## Assignment
Set down every record below exactly as it stands, with the pictures omitted.

## Provided records
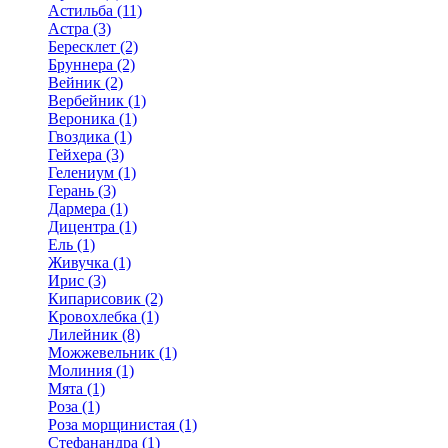
Астильба (11)
Астра (3)
Бересклет (2)
Бруннера (2)
Вейник (2)
Вербейник (1)
Вероника (1)
Гвоздика (1)
Гейхера (3)
Гелениум (1)
Герань (3)
Дармера (1)
Дицентра (1)
Ель (1)
Живучка (1)
Ирис (3)
Кипарисовик (2)
Кровохлебка (1)
Лилейник (8)
Можжевельник (1)
Молиния (1)
Мята (1)
Роза (1)
Роза морщинистая (1)
Стефанандра (1)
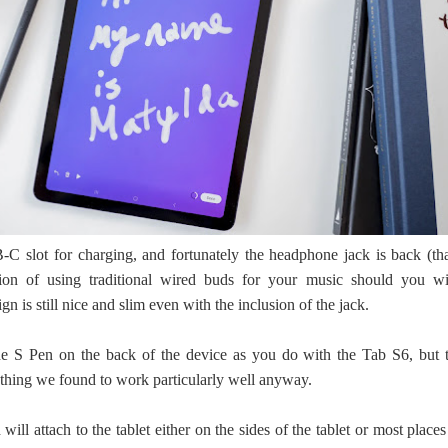
-C slot for charging, and fortunately the headphone jack is back (th
ion of using traditional wired buds for your music should you wi
ign is still nice and slim even with the inclusion of the jack.
the S Pen on the back of the device as you do with the Tab S6, but t
thing we found to work particularly well anyway.
ill attach to the tablet either on the sides of the tablet or most place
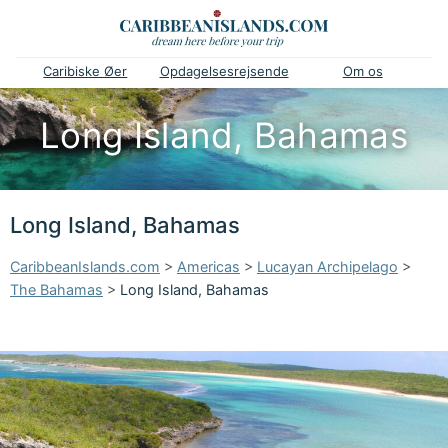
Caribiske Øer
Opdagelsesrejsende
Om os
Long Island, Bahamas
Long Island, Bahamas
CaribbeanIslands.com
>
Americas
>
Lucayan Archipelago
>
The Bahamas
>
Long Island, Bahamas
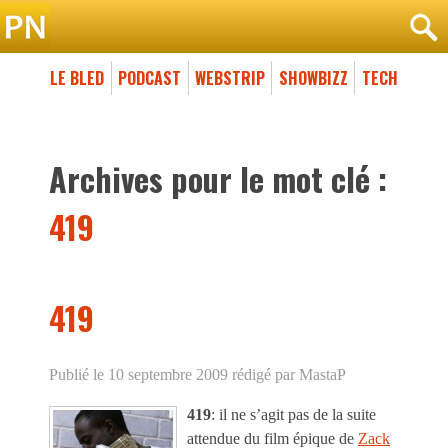
LE BLED
PODCAST
WEBSTRIP
SHOWBIZZ
TECH
Archives pour le mot clé :
419
419
Publié le 10 septembre 2009
rédigé par MastaP
419
: il ne s’agit pas de la suite
attendue du film épique de
Zack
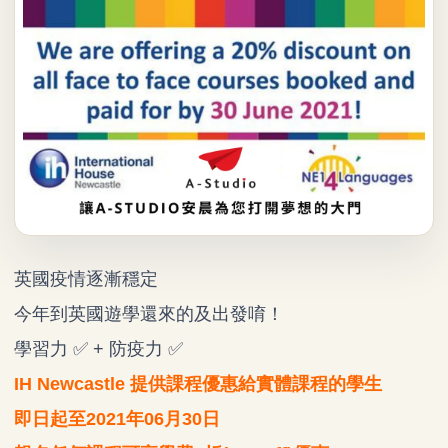
英國疫情逐漸穩定
今年到英國遊學還來的及出發唷！
學習力 ✅ + 防疫力 ✅
IH Newcastle 提供課程優惠給實體課程的學生
即日起至2021年06月30日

## Solution to the exercise
Астильба (11)
Астра (3)
Бересклет (2)
Бруннера (2)
Вейник (2)
Вербейник (1)
Вероника (1)
Гвоздика (1)
Гейхера (3)
Гелениум (1)
Герань (3)
Дармера (1)
Дицентра (1)
Ель (1)
Живучка (1)
Ирис (3)
Кипарисовик (2)
Кровохлебка (1)
Лилейник (8)
Можжевельник (1)
Молиния (1)
Мята (1)
Роза (1)
Роза морщинистая (1)
Стефанандра (1)
-C slot for charging, and fortunately the headphone jack is back (th
ion of using traditional wired buds for your music should you wi
ign is still nice and slim even with the inclusion of the jack.
the S Pen on the back of the device as you do with the Tab S6, but t
thing we found to work particularly well anyway.
ill attach to the tablet either on the sides of the tablet or most place
Caribiske Øer
Opdagelsesrejsende
Om os
Long Island, Bahamas
Long Island, Bahamas
CaribbeanIslands.com
>
Americas
>
Lucayan Archipelago
>
The Bahamas
>
Long Island, Bahamas
LE BLED
PODCAST
WEBSTRIP
SHOWBIZZ
TECH
Archives pour le mot clé :
419
419
Publié le 10 septembre 2009
rédigé par MastaP
419
: il ne s’agit pas de la suite
attendue du film épique de
Zack
英國疫情逐漸穩定
今年到英國遊學還來的及出發唷！
學習力 ✅ + 防疫力 ✅
IH Newcastle 提供課程優惠給實體課程的學生
即日起至2021年06月30日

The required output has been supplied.